Directions for this task:
Set the records down again exactly, apart from any pictures in them.
-------
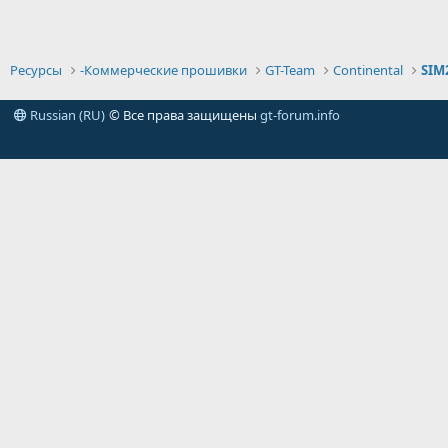
Ресурсы
-Коммерческие прошивки
GT-Team
Continental
SIM
Russian (RU)
© Все права защищены
gt-forum.info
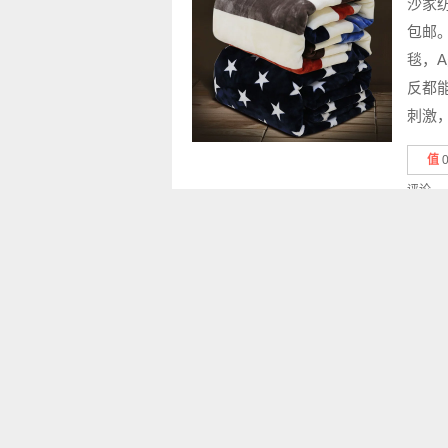
沙家纺
包邮
毯，
反都
刺激，
值
评论
移动站点和APP
关
大白菜打折啦-购物优惠信息
Android
iOS
T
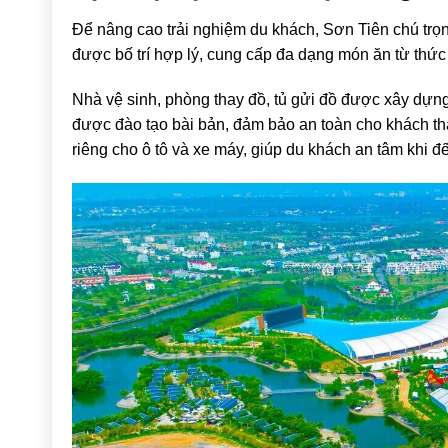
Để nâng cao trải nghiệm du khách, Sơn Tiên chú trọn
được bố trí hợp lý, cung cấp đa dạng món ăn từ thứ
Nhà vệ sinh, phòng thay đồ, tủ gửi đồ được xây dựng 
được đào tạo bài bản, đảm bảo an toàn cho khách tham
riêng cho ô tô và xe máy, giúp du khách an tâm khi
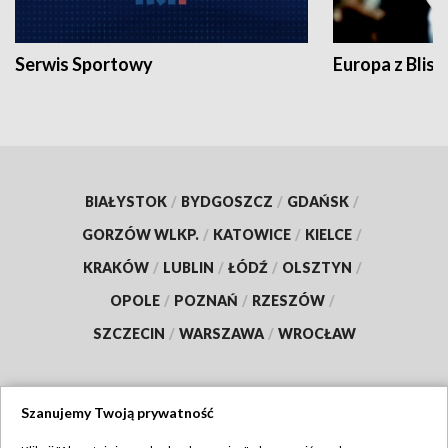
Serwis Sportowy
Europa z Blisk
BIAŁYSTOK
/
BYDGOSZCZ
/
GDAŃSK
/
GORZÓW WLKP.
/
KATOWICE
/
KIELCE
/
KRAKÓW
/
LUBLIN
/
ŁÓDŹ
/
OLSZTYN
/
OPOLE
/
POZNAŃ
/
RZESZÓW
/
SZCZECIN
/
WARSZAWA
/
WROCŁAW
Szanujemy Twoją prywatność
Dołącz do nas:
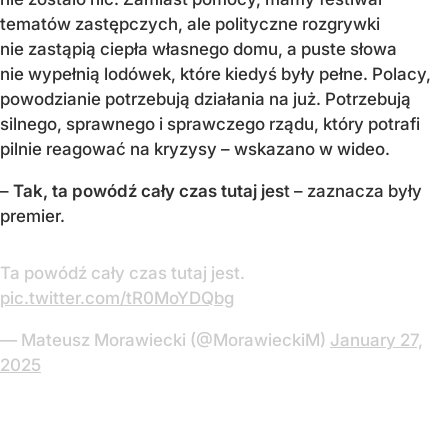
tematów zastępczych, ale polityczne rozgrywki
nie zastąpią ciepła własnego domu, a puste słowa
nie wypełnią lodówek, które kiedyś były pełne. Polacy,
powodzianie potrzebują działania na już. Potrzebują
silnego, sprawnego i sprawczego rządu, który potrafi
pilnie reagować na kryzysy – wskazano w wideo.
–
Tak, ta powódź cały czas tutaj jes
t – zaznacza były
premier.
Ta powódź cały czas tutaj jest.
pic.twitter.com/tR0MoYDQbg
— Mateusz Morawiecki (@MorawieckiM)
January 27,
2025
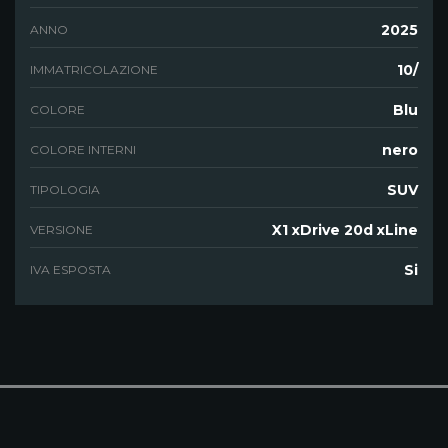
2025
ANNO
10/
IMMATRICOLAZIONE
Blu
COLORE
nero
COLORE INTERNI
SUV
TIPOLOGIA
X1 xDrive 20d xLine
VERSIONE
Si
IVA ESPOSTA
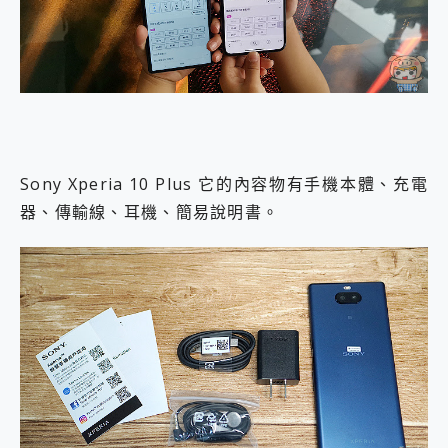
Sony Xperia 10 Plus 它的內容物有手機本體、充電
器、傳輸線、耳機、簡易說明書。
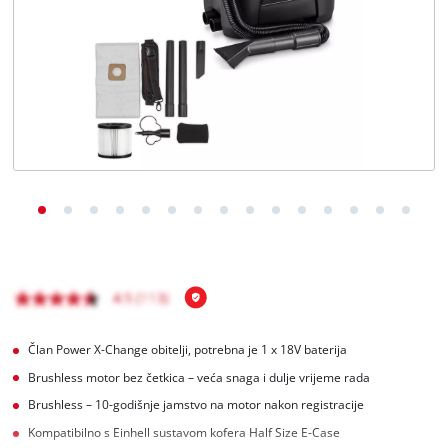
Hrvatski
HR
Hrvatski
English
Član Power X-Change obitelji, potrebna je 1 x 18V baterija
Brushless motor bez četkica – veća snaga i dulje vrijeme rada
Brushless – 10-godišnje jamstvo na motor nakon registracije
Kompatibilno s Einhell sustavom kofera Half Size E-Case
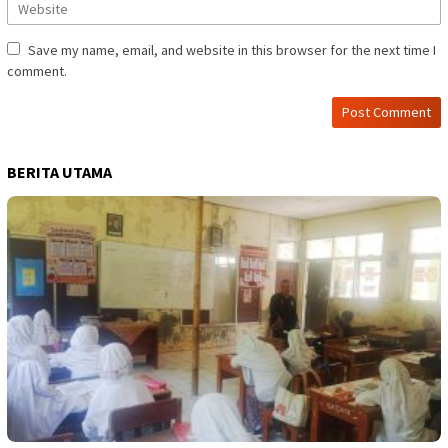
Save my name, email, and website in this browser for the next time I
comment.
BERITA UTAMA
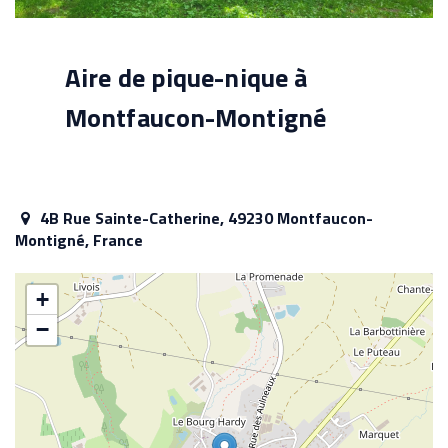
Aire de pique-nique à
Montfaucon-Montigné
4B Rue Sainte-Catherine, 49230 Montfaucon-
Montigné, France
+
−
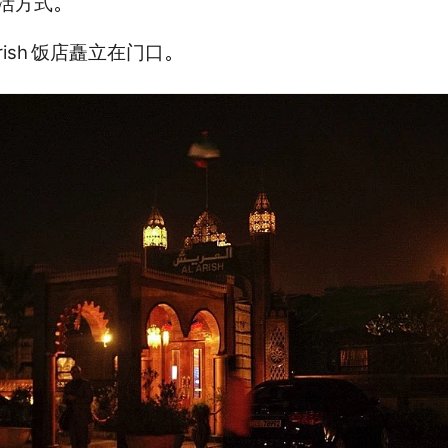
活方式。
rish
饭店矗立在门口。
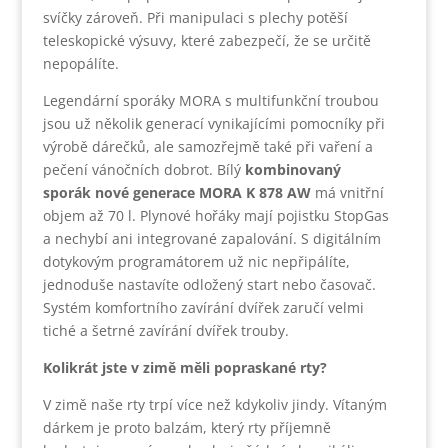
svíčky zároveň. Při manipulaci s plechy potěší
teleskopické výsuvy, které zabezpečí, že se určitě
nepopálíte.
Legendární sporáky MORA s multifunkční troubou
jsou už několik generací vynikajícími pomocníky při
výrobě dárečků, ale samozřejmě také při vaření a
pečení vánočních dobrot. Bílý
kombinovaný
sporák nové generace
MORA K 878 AW
má vnitřní
objem až 70 l. Plynové hořáky mají pojistku StopGas
a nechybí ani integrované zapalování. S digitálním
dotykovým programátorem už nic nepřipálíte,
jednoduše nastavíte odložený start nebo časovač.
Systém komfortního zavírání dvířek zaručí velmi
tiché a šetrné zavírání dvířek trouby.
Kolikrát jste v zimě měli popraskané rty?
V zimě naše rty trpí více než kdykoliv jindy. Vítaným
dárkem je proto balzám, který rty příjemně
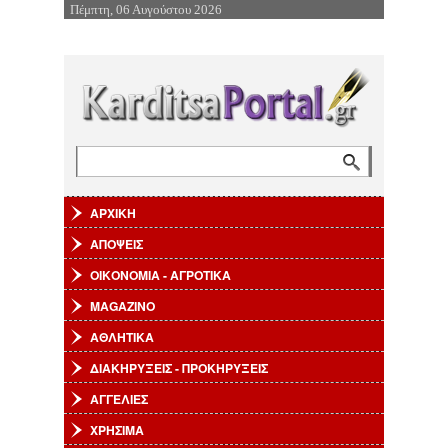
Πέμπτη, 06 Αυγούστου 2026
Επιστροφή στην Πλοήγηση
Αναζήτηση
Φόρμα αναζήτησης
ΑΡΧΙΚΗ
ΑΠΟΨΕΙΣ
ΟΙΚΟΝΟΜΙΑ - ΑΓΡΟΤΙΚΑ
MAGAZINO
ΑΘΛΗΤΙΚΑ
ΔΙΑΚΗΡΥΞΕΙΣ - ΠΡΟΚΗΡΥΞΕΙΣ
ΑΓΓΕΛΙΕΣ
ΧΡΗΣΙΜΑ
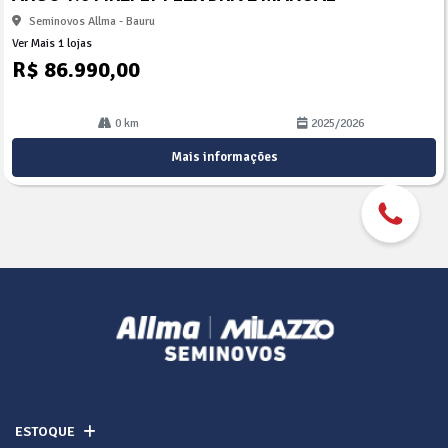
lhe
Seminovos Allma - Bauru
Ver Mais 1 lojas
R$ 86.990,00
0 km
2025/2026
Mais informações
ESTOQUE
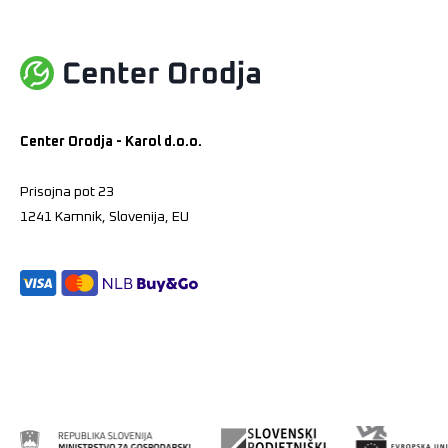
Center Orodja - Karol d.o.o.
Prisojna pot 23
1241 Kamnik, Slovenija, EU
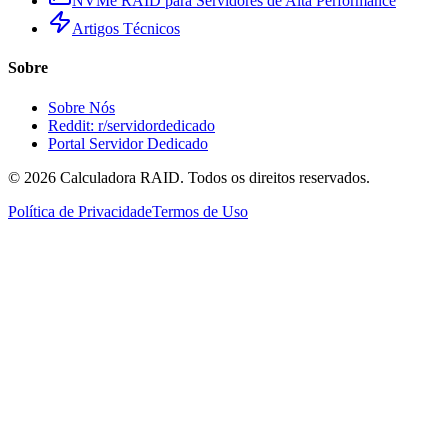
NVMe RAID para Servidores de Alta Performance
Artigos Técnicos
Sobre
Sobre Nós
Reddit: r/servidordedicado
Portal Servidor Dedicado
©
2026
Calculadora RAID. Todos os direitos reservados.
Política de Privacidade
Termos de Uso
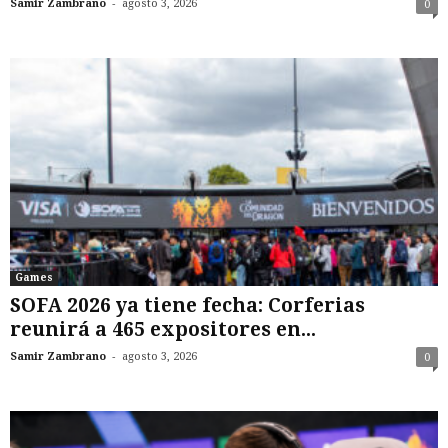
-
Samir Zambrano
agosto 3, 2026
0
Games
SOFA 2026 ya tiene fecha: Corferias
reunirá a 465 expositores en...
-
Samir Zambrano
agosto 3, 2026
0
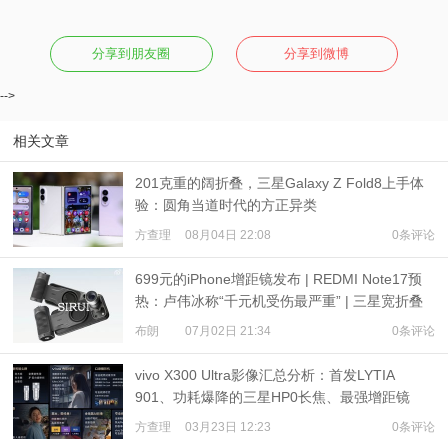
分享到朋友圈
分享到微博
-->
相关文章
201克重的阔折叠，三星Galaxy Z Fold8上手体
验：圆角当道时代的方正异类
方查理
08月04日 22:08
0条评论
699元的iPhone增距镜发布 | REDMI Note17预
热：卢伟冰称“千元机受伤最严重” | 三星宽折叠
或7月22日发布
布朗
07月02日 21:34
0条评论
vivo X300 Ultra影像汇总分析：首发LYTIA
901、功耗爆降的三星HP0长焦、最强增距镜
方查理
03月23日 12:23
0条评论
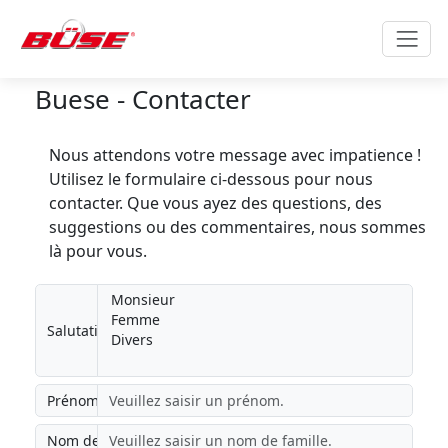
Buese - Contacter
Nous attendons votre message avec impatience !
Utilisez le formulaire ci-dessous pour nous
contacter. Que vous ayez des questions, des
suggestions ou des commentaires, nous sommes
là pour vous.​
Salutation
Prénom
Nom de famille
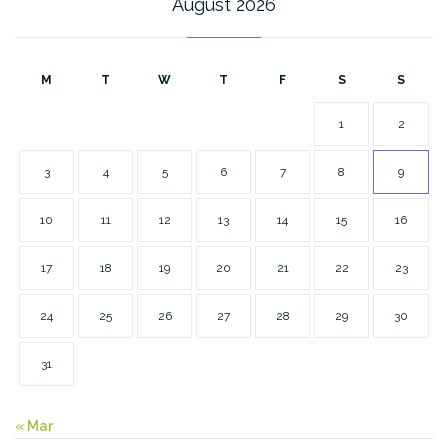
August 2026
M
T
W
T
F
S
S
1
2
3
4
5
6
7
8
9
10
11
12
13
14
15
16
17
18
19
20
21
22
23
24
25
26
27
28
29
30
31
« Mar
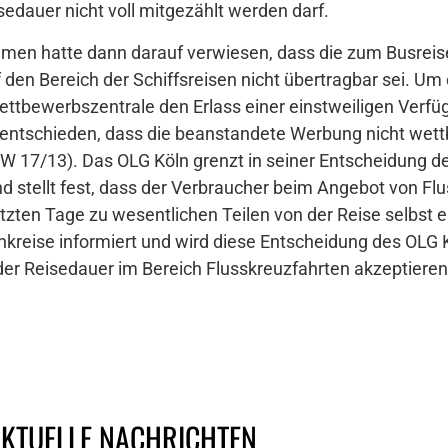
sedauer nicht voll mitgezählt werden darf.
men hatte dann darauf verwiesen, dass die zum Busrei
n Bereich der Schiffsreisen nicht übertragbar sei. Um e
ettbewerbszentrale den Erlass einer einstweiligen Verfü
entschieden, dass die beanstandete Werbung nicht wett
W 17/13). Das OLG Köln grenzt in seiner Entscheidung d
d stellt fest, dass der Verbraucher beim Angebot von Flu
tzten Tage zu wesentlichen Teilen von der Reise selbst er
kreise informiert und wird diese Entscheidung des OLG K
der Reisedauer im Bereich Flusskreuzfahrten akzeptieren
AKTUELLE NACHRICHTEN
-------
Task solution:
Ресурсы
-Коммерческие прошивки
GT-Team
Continental
SIM
Russian (RU)
© Все права защищены
gt-forum.info
沙家纺
包邮
毯，
反都
刺激，
值
评论
移动站点和APP
关
大白菜打折啦-购物优惠信息
Android
iOS
T
Để nâng cao trải nghiệm du khách, Sơn Tiên chú trọn
được bố trí hợp lý, cung cấp đa dạng món ăn từ thứ
Nhà vệ sinh, phòng thay đồ, tủ gửi đồ được xây dựng 
được đào tạo bài bản, đảm bảo an toàn cho khách tham
riêng cho ô tô và xe máy, giúp du khách an tâm khi
Serwis Sportowy
Europa z Blisk
BIAŁYSTOK
/
BYDGOSZCZ
/
GDAŃSK
/
GORZÓW WLKP.
/
KATOWICE
/
KIELCE
/
KRAKÓW
/
LUBLIN
/
ŁÓDŹ
/
OLSZTYN
/
OPOLE
/
POZNAŃ
/
RZESZÓW
/
SZCZECIN
/
WARSZAWA
/
WROCŁAW
Szanujemy Twoją prywatność
Dołącz do nas:
tematów zastępczych, ale polityczne rozgrywki
nie zastąpią ciepła własnego domu, a puste słowa
nie wypełnią lodówek, które kiedyś były pełne. Polacy,
powodzianie potrzebują działania na już. Potrzebują
silnego, sprawnego i sprawczego rządu, który potrafi
pilnie reagować na kryzysy – wskazano w wideo.
–
Tak, ta powódź cały czas tutaj jes
t – zaznacza były
premier.
Ta powódź cały czas tutaj jest.
pic.twitter.com/tR0MoYDQbg
— Mateusz Morawiecki (@MorawieckiM)
January 27,
2025
2025
ANNO
10/
IMMATRICOLAZIONE
Blu
COLORE
nero
COLORE INTERNI
SUV
TIPOLOGIA
X1 xDrive 20d xLine
VERSIONE
Si
IVA ESPOSTA
Sony Xperia 10 Plus 它的內容物有手機本體、充電
器、傳輸線、耳機、簡易說明書。
Hrvatski
HR
Hrvatski
English
Član Power X-Change obitelji, potrebna je 1 x 18V baterija
Brushless motor bez četkica – veća snaga i dulje vrijeme rada
Brushless – 10-godišnje jamstvo na motor nakon registracije
Kompatibilno s Einhell sustavom kofera Half Size E-Case
Save my name, email, and website in this browser for the next time I
comment.
BERITA UTAMA
Aire de pique-nique à
Montfaucon-Montigné
4B Rue Sainte-Catherine, 49230 Montfaucon-
Montigné, France
+
−
活方式。
rish
饭店矗立在门口。
svíčky zároveň. Při manipulaci s plechy potěší
teleskopické výsuvy, které zabezpečí, že se určitě
nepopálíte.
Legendární sporáky MORA s multifunkční troubou
jsou už několik generací vynikajícími pomocníky při
výrobě dárečků, ale samozřejmě také při vaření a
pečení vánočních dobrot. Bílý
kombinovaný
sporák nové generace
MORA K 878 AW
má vnitřní
objem až 70 l. Plynové hořáky mají pojistku StopGas
a nechybí ani integrované zapalování. S digitálním
dotykovým programátorem už nic nepřipálíte,
jednoduše nastavíte odložený start nebo časovač.
Systém komfortního zavírání dvířek zaručí velmi
tiché a šetrné zavírání dvířek trouby.
Kolikrát jste v zimě měli popraskané rty?
V zimě naše rty trpí více než kdykoliv jindy. Vítaným
dárkem je proto balzám, který rty příjemně
Πέμπτη, 06 Αυγούστου 2026
Επιστροφή στην Πλοήγηση
Αναζήτηση
Φόρμα αναζήτησης
ΑΡΧΙΚΗ
ΑΠΟΨΕΙΣ
ΟΙΚΟΝΟΜΙΑ - ΑΓΡΟΤΙΚΑ
MAGAZINO
ΑΘΛΗΤΙΚΑ
ΔΙΑΚΗΡΥΞΕΙΣ - ΠΡΟΚΗΡΥΞΕΙΣ
ΑΓΓΕΛΙΕΣ
ΧΡΗΣΙΜΑ
lhe
Seminovos Allma - Bauru
Ver Mais 1 lojas
R$ 86.990,00
0 km
2025/2026
Mais informações
ESTOQUE
Center Orodja - Karol d.o.o.
Prisojna pot 23
1241 Kamnik, Slovenija, EU
NVMe RAID para Servidores de Alta Performance
Artigos Técnicos
Sobre
Sobre Nós
Reddit: r/servidordedicado
Portal Servidor Dedicado
©
2026
Calculadora RAID. Todos os direitos reservados.
Política de Privacidade
Termos de Uso
-
Samir Zambrano
agosto 3, 2026
0
Games
SOFA 2026 ya tiene fecha: Corferias
reunirá a 465 expositores en...
-
Samir Zambrano
agosto 3, 2026
0
分享到朋友圈
分享到微博
-->
相关文章
201克重的阔折叠，三星Galaxy Z Fold8上手体
验：圆角当道时代的方正异类
方查理
08月04日 22:08
0条评论
699元的iPhone增距镜发布 | REDMI Note17预
热：卢伟冰称“千元机受伤最严重” | 三星宽折叠
或7月22日发布
布朗
07月02日 21:34
0条评论
vivo X300 Ultra影像汇总分析：首发LYTIA
901、功耗爆降的三星HP0长焦、最强增距镜
方查理
03月23日 12:23
0条评论
Buese - Contacter
Nous attendons votre message avec impatience !
Utilisez le formulaire ci-dessous pour nous
contacter. Que vous ayez des questions, des
suggestions ou des commentaires, nous sommes
là pour vous.​
Salutation
Prénom
Nom de famille
August 2026
M
T
W
T
F
S
S
1
2
3
4
5
6
7
8
9
10
11
12
13
14
15
16
17
18
19
20
21
22
23
24
25
26
27
28
29
30
31
« Mar
sedauer nicht voll mitgezählt werden darf.
men hatte dann darauf verwiesen, dass die zum Busrei
n Bereich der Schiffsreisen nicht übertragbar sei. Um e
ettbewerbszentrale den Erlass einer einstweiligen Verfü
entschieden, dass die beanstandete Werbung nicht wett
W 17/13). Das OLG Köln grenzt in seiner Entscheidung d
d stellt fest, dass der Verbraucher beim Angebot von Flu
tzten Tage zu wesentlichen Teilen von der Reise selbst er
kreise informiert und wird diese Entscheidung des OLG K
der Reisedauer im Bereich Flusskreuzfahrten akzeptieren
AKTUELLE NACHRICHTEN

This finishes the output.